**Task instructions**
Copy every line of the following data that includes the string "SORTERA".

START Provided data

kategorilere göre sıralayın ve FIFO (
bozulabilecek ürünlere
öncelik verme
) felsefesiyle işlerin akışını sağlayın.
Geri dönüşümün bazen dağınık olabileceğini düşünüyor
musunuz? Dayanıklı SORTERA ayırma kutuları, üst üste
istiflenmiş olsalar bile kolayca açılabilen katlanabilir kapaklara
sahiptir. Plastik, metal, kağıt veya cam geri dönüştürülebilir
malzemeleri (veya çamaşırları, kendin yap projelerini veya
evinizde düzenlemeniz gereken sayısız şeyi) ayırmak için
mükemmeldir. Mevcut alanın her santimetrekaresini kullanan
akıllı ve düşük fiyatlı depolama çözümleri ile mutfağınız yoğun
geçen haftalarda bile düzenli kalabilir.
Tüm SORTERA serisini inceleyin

END Provided data
START Provided data

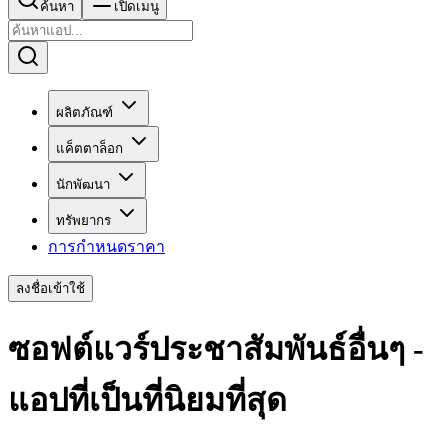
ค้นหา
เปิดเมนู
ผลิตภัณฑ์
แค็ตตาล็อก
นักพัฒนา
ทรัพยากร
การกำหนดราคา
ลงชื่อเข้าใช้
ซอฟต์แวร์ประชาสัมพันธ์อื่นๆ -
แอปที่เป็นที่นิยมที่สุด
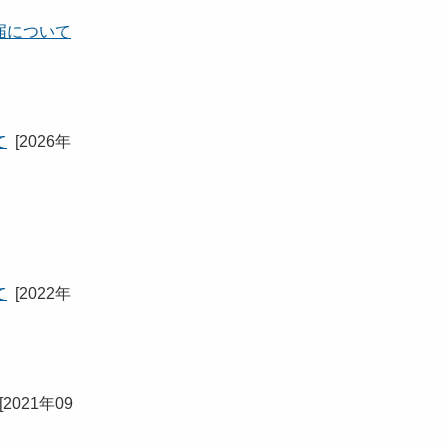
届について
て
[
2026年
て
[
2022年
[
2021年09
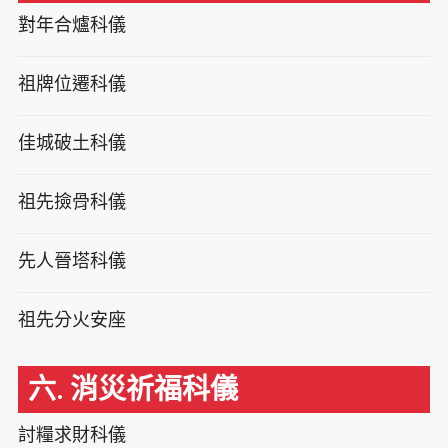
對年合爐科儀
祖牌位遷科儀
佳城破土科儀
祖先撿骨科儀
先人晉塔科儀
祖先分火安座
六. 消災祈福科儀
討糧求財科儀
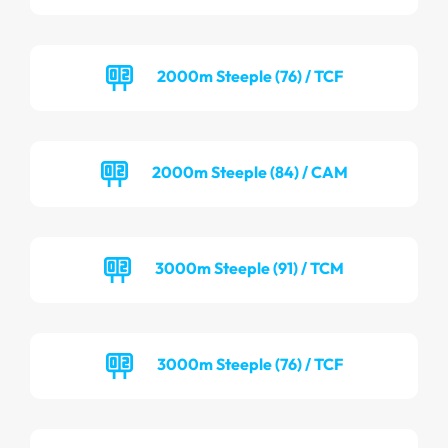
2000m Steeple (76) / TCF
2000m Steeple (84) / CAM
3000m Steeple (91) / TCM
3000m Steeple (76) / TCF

END Provided data

**Reply**
musunuz? Dayanıklı SORTERA ayırma kutuları, üst üste
Tüm SORTERA serisini inceleyin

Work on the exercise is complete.